Some automakers have introduced their own subsidies to maintain sales, with Geely offering discounts of up to 15,000 RMB, while XPeng and Xiaomi implemented a similar strategy.

However, with the pressure of rising battery costs and accumulating discounts, Daisy Li, a fund manager at EFG Asset Management, told Bloomberg that company gross profit margins will continue to face headwinds, as even with official emphasis on “inward consolidation,” price wars cannot be halted.

Financial columnist Gao Tianyou analyzed that the Chinese electric vehicle market has become a typical “Red Sea market.” Li Auto, by refusing to engage in price wars, raised its average car price in the third quarter to 278,000 RMB, sacrificing sales volume and turning into losses. NIO opted for “volume over price,” reducing its average selling price from 270,000 RMB to 220,000 RMB compared to the same period last year, resulting in a 41% increase in delivery volume but remaining deeply mired in losses.

He pointed out that frontline giants like BYD, Li Auto, and NIO have shown relatively strong operational performance. Many second and third-tier car manufacturers, in a bid for survival, resort to more aggressive price cuts, dragging the overall market “deeper into the abyss.”

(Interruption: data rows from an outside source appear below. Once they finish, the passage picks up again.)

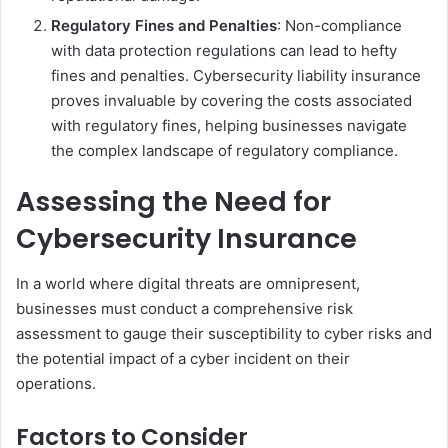
Regulatory Fines and Penalties
: Non-compliance
with data protection regulations can lead to hefty
fines and penalties. Cybersecurity liability insurance
proves invaluable by covering the costs associated
with regulatory fines, helping businesses navigate
the complex landscape of regulatory compliance.
Assessing the Need for
Cybersecurity Insurance
In a world where digital threats are omnipresent,
businesses must conduct a comprehensive risk
assessment to gauge their susceptibility to cyber risks and
the potential impact of a cyber incident on their
operations.
Factors to Consider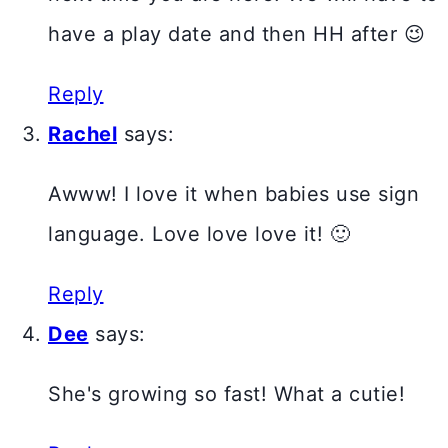
have a play date and then HH after 😉
Reply
Rachel
says:
Awww! I love it when babies use sign
language. Love love love it! 🙂
Reply
Dee
says:
She's growing so fast! What a cutie!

Sun Guoxiang believes that the long-term prospects for China’s electric vehicle industry lie in breakthroughs in next-generation technologies; otherwise, it may repeat the fate of industries like steel and solar panels, falling into a cycle of long-term low profits, or even losses and structural imbalance.

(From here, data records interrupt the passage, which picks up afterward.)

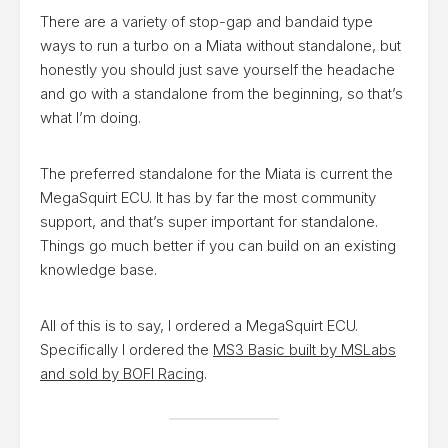
There are a variety of stop-gap and bandaid type
ways to run a turbo on a Miata without standalone, but
honestly you should just save yourself the headache
and go with a standalone from the beginning, so that’s
what I’m doing.
The preferred standalone for the Miata is current the
MegaSquirt ECU. It has by far the most community
support, and that’s super important for standalone.
Things go much better if you can build on an existing
knowledge base.
All of this is to say, I ordered a MegaSquirt ECU.
Specifically I ordered the
MS3 Basic built by MSLabs
and sold by BOFI Racing
.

According to Bloomberg, Bing Yuan, a fund manager at Edmond de Rothschild Asset Management, expressed that the first quarter of 2026 will be exceptionally challenging. The termination of car replacement subsidies and tax exemptions for electric vehicle purchases will further weaken demand in the Chinese electric vehicle market.

Bloomberg estimates that the sales growth of new energy vehicles in China in 2026 will drop sharply from 27% to 13%.

Economic commentator Sun Guoxiang told Da Ji Yuan that China’s new energy vehicles face not just cyclical economic issues but structural problems.

Data from the Chinese Ministry of Industry and Information Technology shows that China’s new energy vehicle production capacity has exceeded 20 million vehicles, but the sales in 2024 were only 12.89 million, leaving nearly 40% of the capacity idle. The utilization rate is only about 60%, far below the healthy level of 85%.

He analyzed that on the demand side, the domestic market is saturated, coupled with declining incomes and insufficient consumer confidence to absorb the massive production capacity spurred by years of subsidies. On the supply side, prolonged price wars have led most car manufacturers into the cycle of “selling more but losing more.”

Sun further noted that exports, once seen as a safety valve for China’s electric vehicles, now face significant challenges due to anti-subsidy investigations and rising tariffs in Europe and America, complicating the situation.

In the U.S., Chinese electric vehicles and hybrid cars face a 100% tariff, while the EU imposes varying tariffs between 17% and 38% on Chinese electric vehicles from different manufacturers. Although hybrid cars are not subject to EU taxation, industry insiders note that this distortion where “more polluting vehicles are more profitable” remains under regulatory scrutiny.

A prominent online financial commentator interviewed by Da Ji Yuan stated that China’s new energy vehicles have reached the limits of excessive expansion, with “production and capacity too large to be met by the global market.”